Exercise goal: Line filter on the word "this": copy each matching line from the entries.

Material provided:
▼▼▼
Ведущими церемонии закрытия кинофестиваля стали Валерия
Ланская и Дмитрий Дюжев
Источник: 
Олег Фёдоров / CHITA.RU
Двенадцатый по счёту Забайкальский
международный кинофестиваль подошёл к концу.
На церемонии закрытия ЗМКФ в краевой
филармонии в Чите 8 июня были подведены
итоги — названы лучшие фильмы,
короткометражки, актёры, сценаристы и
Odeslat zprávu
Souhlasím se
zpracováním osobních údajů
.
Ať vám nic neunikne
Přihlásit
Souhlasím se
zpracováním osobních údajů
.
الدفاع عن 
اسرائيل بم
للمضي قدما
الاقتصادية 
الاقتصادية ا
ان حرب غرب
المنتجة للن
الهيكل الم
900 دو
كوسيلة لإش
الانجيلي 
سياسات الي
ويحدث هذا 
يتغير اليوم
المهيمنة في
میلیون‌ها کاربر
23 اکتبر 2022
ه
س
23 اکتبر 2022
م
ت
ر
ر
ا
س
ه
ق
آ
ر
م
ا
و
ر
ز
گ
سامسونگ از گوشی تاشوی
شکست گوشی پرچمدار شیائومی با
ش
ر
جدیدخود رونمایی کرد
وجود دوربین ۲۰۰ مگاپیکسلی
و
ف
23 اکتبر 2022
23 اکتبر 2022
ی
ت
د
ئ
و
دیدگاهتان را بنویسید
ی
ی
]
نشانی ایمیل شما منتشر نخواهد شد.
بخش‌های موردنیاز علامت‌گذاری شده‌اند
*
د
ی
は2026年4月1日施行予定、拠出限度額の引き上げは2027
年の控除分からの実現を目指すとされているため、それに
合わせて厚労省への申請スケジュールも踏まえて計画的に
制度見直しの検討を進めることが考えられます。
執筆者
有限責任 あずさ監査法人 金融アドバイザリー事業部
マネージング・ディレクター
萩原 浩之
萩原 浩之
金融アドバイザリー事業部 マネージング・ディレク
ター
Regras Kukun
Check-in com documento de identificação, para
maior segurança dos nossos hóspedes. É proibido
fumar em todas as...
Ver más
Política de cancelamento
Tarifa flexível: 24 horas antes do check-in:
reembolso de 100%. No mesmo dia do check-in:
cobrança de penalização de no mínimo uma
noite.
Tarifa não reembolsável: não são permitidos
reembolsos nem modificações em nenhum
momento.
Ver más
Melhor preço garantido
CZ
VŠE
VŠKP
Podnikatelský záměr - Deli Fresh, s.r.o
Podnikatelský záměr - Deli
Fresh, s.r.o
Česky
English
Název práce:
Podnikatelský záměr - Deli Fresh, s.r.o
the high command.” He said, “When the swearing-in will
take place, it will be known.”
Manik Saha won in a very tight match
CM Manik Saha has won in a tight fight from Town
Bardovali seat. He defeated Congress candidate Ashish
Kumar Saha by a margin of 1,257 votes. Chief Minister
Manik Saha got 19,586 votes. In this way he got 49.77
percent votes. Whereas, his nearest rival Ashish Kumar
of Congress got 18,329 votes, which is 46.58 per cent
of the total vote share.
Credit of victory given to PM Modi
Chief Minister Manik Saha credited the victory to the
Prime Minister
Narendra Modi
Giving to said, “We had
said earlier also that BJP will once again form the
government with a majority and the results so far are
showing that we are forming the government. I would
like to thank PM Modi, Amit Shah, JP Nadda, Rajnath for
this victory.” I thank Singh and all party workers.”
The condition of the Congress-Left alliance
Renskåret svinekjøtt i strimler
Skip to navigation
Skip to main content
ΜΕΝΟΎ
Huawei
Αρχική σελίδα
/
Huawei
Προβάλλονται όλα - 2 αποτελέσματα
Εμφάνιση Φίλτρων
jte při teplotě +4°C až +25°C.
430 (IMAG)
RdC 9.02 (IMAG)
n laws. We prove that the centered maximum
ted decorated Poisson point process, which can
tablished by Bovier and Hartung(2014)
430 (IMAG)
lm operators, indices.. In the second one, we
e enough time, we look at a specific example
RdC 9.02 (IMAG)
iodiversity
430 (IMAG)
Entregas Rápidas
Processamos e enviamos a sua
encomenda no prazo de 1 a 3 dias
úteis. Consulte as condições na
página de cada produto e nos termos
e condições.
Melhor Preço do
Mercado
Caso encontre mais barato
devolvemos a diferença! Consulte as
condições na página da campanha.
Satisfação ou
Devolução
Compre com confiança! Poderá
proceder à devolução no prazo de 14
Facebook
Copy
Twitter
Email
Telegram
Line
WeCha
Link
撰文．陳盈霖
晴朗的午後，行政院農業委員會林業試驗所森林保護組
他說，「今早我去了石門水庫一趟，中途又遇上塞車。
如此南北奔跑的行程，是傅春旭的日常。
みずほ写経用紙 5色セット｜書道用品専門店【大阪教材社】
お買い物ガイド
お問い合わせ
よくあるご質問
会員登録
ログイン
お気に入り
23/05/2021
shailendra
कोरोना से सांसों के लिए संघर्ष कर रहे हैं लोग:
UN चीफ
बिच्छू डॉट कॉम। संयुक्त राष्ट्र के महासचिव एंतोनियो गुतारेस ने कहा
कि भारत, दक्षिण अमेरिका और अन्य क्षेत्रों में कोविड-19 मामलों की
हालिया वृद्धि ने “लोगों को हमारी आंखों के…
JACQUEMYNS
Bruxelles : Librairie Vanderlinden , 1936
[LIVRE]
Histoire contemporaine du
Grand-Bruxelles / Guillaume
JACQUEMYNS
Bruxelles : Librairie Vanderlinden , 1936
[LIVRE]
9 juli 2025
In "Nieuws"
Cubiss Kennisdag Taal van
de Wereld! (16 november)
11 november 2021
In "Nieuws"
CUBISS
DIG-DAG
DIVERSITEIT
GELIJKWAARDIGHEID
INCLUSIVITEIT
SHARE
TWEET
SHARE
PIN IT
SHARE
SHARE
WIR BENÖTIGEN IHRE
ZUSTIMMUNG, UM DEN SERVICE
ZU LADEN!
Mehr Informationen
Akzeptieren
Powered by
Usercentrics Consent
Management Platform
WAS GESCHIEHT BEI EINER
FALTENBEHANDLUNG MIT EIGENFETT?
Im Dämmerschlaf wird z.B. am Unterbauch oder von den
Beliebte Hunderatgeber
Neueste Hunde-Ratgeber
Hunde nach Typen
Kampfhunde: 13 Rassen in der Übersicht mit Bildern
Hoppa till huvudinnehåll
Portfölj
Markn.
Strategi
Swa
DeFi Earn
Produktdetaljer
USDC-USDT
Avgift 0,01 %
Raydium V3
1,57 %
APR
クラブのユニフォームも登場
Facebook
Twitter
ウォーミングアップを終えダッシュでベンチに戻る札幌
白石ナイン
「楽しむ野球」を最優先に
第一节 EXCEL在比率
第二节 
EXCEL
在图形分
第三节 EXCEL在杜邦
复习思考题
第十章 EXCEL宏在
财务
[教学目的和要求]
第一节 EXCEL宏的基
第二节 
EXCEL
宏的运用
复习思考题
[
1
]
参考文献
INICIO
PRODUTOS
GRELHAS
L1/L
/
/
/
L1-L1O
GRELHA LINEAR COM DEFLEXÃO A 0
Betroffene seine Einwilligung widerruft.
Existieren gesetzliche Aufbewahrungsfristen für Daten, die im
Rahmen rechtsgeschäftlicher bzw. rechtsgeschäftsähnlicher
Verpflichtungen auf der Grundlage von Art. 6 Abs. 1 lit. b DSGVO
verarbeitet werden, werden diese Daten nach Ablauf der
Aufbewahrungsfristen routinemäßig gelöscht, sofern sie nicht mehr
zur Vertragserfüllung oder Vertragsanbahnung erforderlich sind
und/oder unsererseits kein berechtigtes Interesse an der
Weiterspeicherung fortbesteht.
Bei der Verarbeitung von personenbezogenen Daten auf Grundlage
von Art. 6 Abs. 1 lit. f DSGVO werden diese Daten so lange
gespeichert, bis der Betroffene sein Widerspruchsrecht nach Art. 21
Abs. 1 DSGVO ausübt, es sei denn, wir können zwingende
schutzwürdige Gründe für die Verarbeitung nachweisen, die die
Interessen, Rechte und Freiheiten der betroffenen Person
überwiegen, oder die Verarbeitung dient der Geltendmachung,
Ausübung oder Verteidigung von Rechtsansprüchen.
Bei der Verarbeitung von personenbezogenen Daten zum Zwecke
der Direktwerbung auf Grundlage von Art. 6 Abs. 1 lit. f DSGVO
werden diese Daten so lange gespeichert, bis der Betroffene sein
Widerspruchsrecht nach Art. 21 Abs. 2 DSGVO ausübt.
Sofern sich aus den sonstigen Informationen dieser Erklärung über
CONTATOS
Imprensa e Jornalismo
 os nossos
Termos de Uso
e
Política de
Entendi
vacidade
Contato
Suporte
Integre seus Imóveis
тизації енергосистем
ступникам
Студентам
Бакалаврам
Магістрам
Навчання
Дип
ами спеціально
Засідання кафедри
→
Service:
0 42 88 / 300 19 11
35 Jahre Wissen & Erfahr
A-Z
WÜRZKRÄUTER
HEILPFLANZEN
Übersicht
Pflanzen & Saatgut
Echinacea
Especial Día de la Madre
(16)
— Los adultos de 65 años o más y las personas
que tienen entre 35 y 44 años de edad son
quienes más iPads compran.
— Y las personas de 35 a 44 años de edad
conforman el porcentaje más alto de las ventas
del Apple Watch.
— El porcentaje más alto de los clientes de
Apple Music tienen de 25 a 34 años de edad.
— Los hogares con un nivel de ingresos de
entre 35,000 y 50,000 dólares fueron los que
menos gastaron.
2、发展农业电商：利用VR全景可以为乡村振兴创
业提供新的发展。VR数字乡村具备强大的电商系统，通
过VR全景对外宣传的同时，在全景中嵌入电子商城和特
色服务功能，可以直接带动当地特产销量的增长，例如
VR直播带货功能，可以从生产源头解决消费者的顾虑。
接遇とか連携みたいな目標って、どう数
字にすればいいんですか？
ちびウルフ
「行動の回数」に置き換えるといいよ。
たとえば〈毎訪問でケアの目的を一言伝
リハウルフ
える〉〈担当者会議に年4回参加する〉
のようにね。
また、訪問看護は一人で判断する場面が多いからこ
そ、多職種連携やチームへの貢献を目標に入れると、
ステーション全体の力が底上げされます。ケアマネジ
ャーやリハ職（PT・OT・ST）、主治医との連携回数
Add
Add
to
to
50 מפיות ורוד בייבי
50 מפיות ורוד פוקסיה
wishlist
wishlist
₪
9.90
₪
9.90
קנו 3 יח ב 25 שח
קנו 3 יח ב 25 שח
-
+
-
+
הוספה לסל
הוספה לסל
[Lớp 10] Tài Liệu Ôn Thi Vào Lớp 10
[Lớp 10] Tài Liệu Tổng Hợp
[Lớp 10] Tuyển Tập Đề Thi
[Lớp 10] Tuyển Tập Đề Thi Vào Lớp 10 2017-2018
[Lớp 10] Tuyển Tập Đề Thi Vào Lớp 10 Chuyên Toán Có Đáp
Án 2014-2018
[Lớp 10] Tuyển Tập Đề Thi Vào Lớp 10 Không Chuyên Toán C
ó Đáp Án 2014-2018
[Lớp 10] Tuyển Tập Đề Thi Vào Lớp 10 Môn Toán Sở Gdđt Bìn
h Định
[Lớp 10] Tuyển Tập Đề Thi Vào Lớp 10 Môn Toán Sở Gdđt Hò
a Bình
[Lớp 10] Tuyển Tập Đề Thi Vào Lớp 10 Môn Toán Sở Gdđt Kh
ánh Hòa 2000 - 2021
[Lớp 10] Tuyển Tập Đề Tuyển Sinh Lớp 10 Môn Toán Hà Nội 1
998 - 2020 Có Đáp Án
▲▲▲
Solved problem:
Manik Saha got 19,586 votes. In this way he got 49.77
this victory.” I thank Singh and all party workers.”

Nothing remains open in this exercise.